Wetterlexikon: Buran

Sandsturm in China
Schwerer Sandsturm in der Stadt Aksu im Uigurischen Autonomen Gebiet Xinjiang der Volksrepublik China. © picture alliance / dpa, Yuan Huanhuan/Vcg

Was ist ein Buran?

Als Buran wird ein starker Sturm bezeichnet, der vor allem in Steppen- und Wüstengebieten vorkommt. Dieser aus Nordosten wehende Wind transportiert große Sand- oder Schneemengen und ereignet sich am häufigsten in dem nordwestchinesischen autonomen Gebiet Xinjiang, in der Mongolei, in Westsibirien und in Kasachstan.

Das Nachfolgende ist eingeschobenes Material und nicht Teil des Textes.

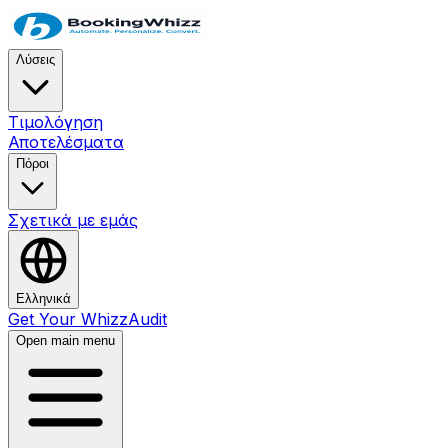
Λύσεις
Τιμολόγηση
Αποτελέσματα
Πόροι
Σχετικά με εμάς
Ελληνικά
Get Your WhizzAudit
Open main menu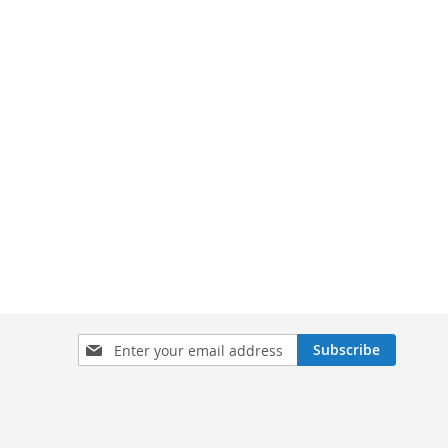
Sign
Subscribe
Up
for
Our
Newsletter: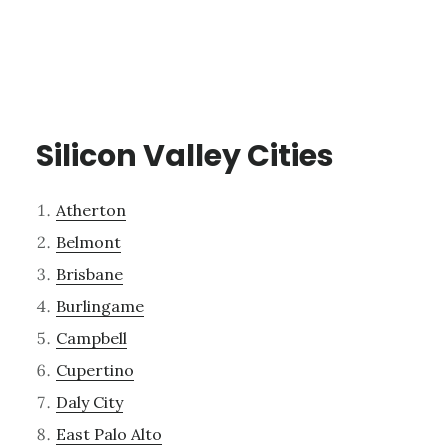
Silicon Valley Cities
Atherton
Belmont
Brisbane
Burlingame
Campbell
Cupertino
Daly City
East Palo Alto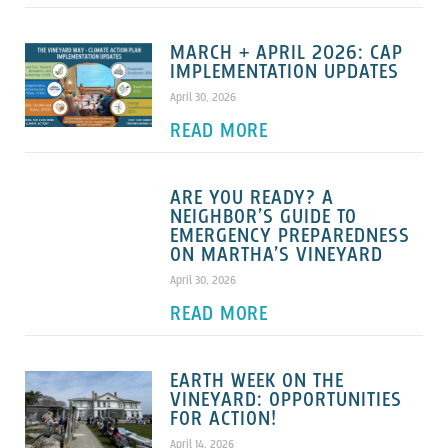
MARCH + APRIL 2026: CAP
IMPLEMENTATION UPDATES
April 30, 2026
READ MORE
ARE YOU READY? A
NEIGHBOR’S GUIDE TO
EMERGENCY PREPAREDNESS
ON MARTHA’S VINEYARD
April 30, 2026
READ MORE
EARTH WEEK ON THE
VINEYARD: OPPORTUNITIES
FOR ACTION!
April 14, 2026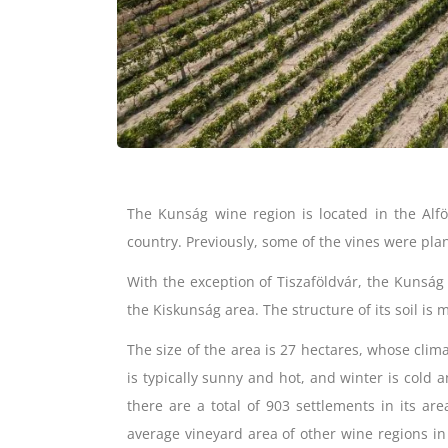
The Kunság wine region is located in the Alfö
country. Previously, some of the vines were pla
With the exception of Tiszaföldvár, the Kunság
the Kiskunság area. The structure of its soil is 
The size of the area is 27 hectares, whose clim
is typically sunny and hot, and winter is cold a
there are a total of 903 settlements in its are
average vineyard area of ​​other wine regions 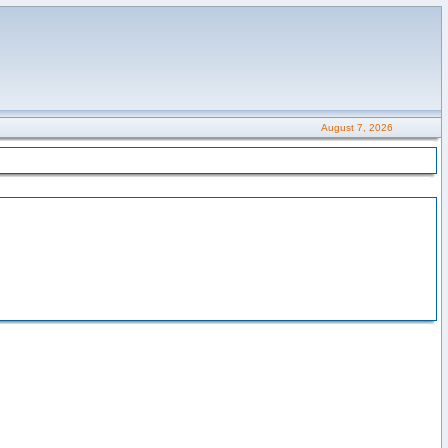
August 7, 2026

Sommerburan und Winterburan

Es wird unterschieden zwischen Sommerburan und Winterburan. Der Sommerburan ist ein heißer Sandsturm, in dem die Sichtweite aufgrund des wirbelnden Sandes oft gegen Null geht. In den Wüsten Lop Nor, im Nordwesten von China gelegen, sowie der zentralasiatischen Taklamakan wird der Buran auch als Kara buran, als schwarzer Buran, bezeichnet.

Der Winterburan ist dagegen ein Eissturm, der wirbelnden Schnee und Eiskristalle mit sich führt und deshalb als besonders kalt empfunden wird. Über der russischen Tundra wird der Buran auch Purga genannt, in Alaska heißt er Burga.